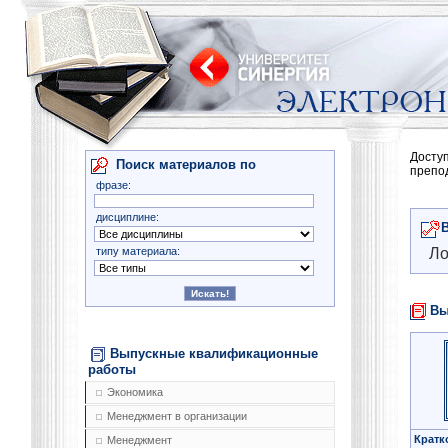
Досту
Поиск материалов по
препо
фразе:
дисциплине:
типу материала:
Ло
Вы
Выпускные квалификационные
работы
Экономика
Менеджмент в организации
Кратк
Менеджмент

- - -

Problem details - Send back the data above verbatim, leaving out its pictures.

Response to the exercise -
Досту
Поиск материалов по
препо
фразе:
дисциплине:
типу материала:
Ло
Вы
Выпускные квалификационные
работы
Экономика
Менеджмент в организации
Кратк
Менеджмент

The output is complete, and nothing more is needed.